La Brookings Institution, organisme de réflexion sur les politiques publiques, s’est attachée à l’étude du paysage des podcasts politiques, en particulier sur ce qui a trait à leur utilisation pour véhiculer de la désinformation.
Lancé en 2004, le podcast demeure une plateforme de niche pour l’information politique dans le paysage médiatique américain – et cela, jusqu’à l’élection présidentielle de 2016. L’arrivée au pouvoir de Donald Trump propulse le podcast sur le devant de la scène, notamment pour les commentateurs professionnels ou en devenir issus de la mouvance démocrate en opposition au président élu.
Le résumé de l’étude Brookings et de ses conclusions pose les défis de la modération d’un média non régulé, à la différence des réseaux de radio qui émettent sur des fréquences faisant l’objet d’une licence avec des obligations envers le régulateur.
Selon Brookings, les podcasts politiques majeurs accentuent la désinformation
Les podcasts sont à l’audio ce que YouTube est à la vidéo (et feu Dailymotion) : un vecteur de décentralisation et de démocratisation. Aux côtés des médias radios traditionnels, qui utilisent le podcast très tôt pour permettre l’écoute de leurs programmes à la demande, le média, par sa simplicité, offre l’opportunité à des commentateurs de se lancer.
L’année 2016 marque donc aux États-Unis la montée en puissance du podcast politique, à l’ère des « fausses nouvelles ». L’étude de Brookings souligne la relation de cause à effet, avec une accélération de la désinformation.

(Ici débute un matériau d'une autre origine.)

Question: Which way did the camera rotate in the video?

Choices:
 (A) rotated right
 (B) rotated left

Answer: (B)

Média non régulé, les podcasts servent de mégaphones pour des campagnes très organisées de désinformation politique et aux animateurs les plus écoutés, tels que Steve Bannon, ancien conseiller de Donald Trump. L’étude Brookings démontre qu’un faible nombre de podcasts est responsable de la dissémination de fausses informations et que ceux-ci sont relayés par d’autres podcasts qui en relaient eux-mêmes d’autres. L’effet de ruissellement et d’amplification des messages joue à plein, rehaussé par l’absence totale d’encadrement des podcasts.

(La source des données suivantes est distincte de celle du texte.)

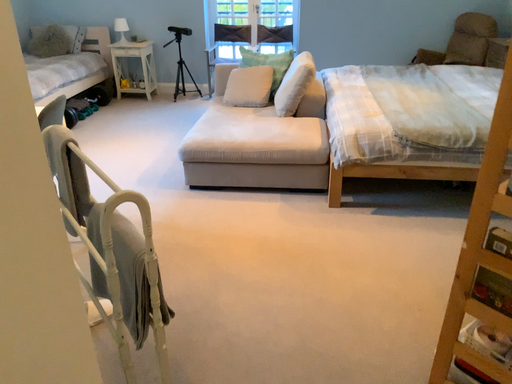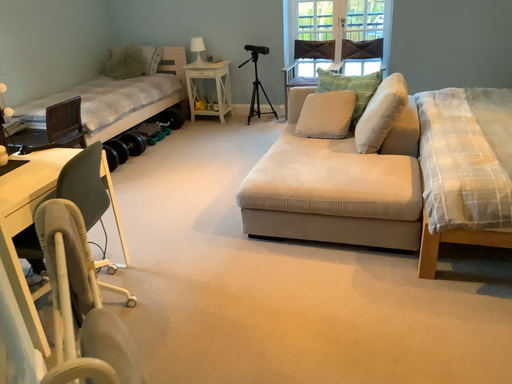 Question: How did the camera likely rotate when shooting the video?

Choices:
 (A) rotated right
 (B) rotated left

Answer: (B)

L’étude s’appuie sur les données recueillies dans 36 603 épisodes mis en ligne mi-novembre 2020 et mi-avril 2021 par 79 podcasteurs politiques de premier plan, sur 17 061 évaluations et sur 184 termes et expressions clés. Il en ressort les points saillants suivants :
« La diffusion d’affirmations non fondées et fausses dans l’écosystème des podcasts politiques populaires était courante : près de 70 % des podcasteurs de l’ensemble des données ont partagé une ou plusieurs affirmations de ce type, et au moins un épisode sur vingt (1 863 épisodes) enregistré par des podcasteurs de premier plan contenait une affirmation non fondée ou fausse. Étant donné la conception de la recherche menée, la prolifération de ce type de contenu dans les podcasts politiques est certainement sous-estimée.

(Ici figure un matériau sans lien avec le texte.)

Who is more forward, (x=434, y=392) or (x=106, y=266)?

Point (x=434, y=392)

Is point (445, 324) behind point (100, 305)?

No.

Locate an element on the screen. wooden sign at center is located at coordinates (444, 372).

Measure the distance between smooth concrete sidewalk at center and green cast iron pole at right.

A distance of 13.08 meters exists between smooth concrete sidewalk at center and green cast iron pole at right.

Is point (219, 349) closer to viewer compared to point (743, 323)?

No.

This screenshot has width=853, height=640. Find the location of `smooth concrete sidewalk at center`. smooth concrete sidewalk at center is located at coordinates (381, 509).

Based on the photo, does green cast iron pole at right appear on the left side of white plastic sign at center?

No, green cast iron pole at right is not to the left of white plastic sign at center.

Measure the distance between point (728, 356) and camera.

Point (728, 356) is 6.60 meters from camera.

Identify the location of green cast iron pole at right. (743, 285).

Les allégations non fondées et fausses liées à l’élection présidentielle américaine de 2020 ont connu un pic spectaculaire après l’élection et n’ont pas diminué dans les mois qui ont suivi, malgré de multiples contestations juridiques infructueuses : avant l’attentat du 6 janvier 2021 au Capitole, les podcasters politiques ont joué un rôle central et très partisan en semant le doute sur les conditions du vote lors de l’élection de 2020. Après l’élection, les allégations de fraude électorale ont augmenté de près de 600 %, pour atteindre plus de 28 % de tous les épisodes diffusés entre l’élection et le 6 janvier 2020, la grande majorité provenant de séries conservatrices qui étaient parmi les plus populaires au cours de cette période.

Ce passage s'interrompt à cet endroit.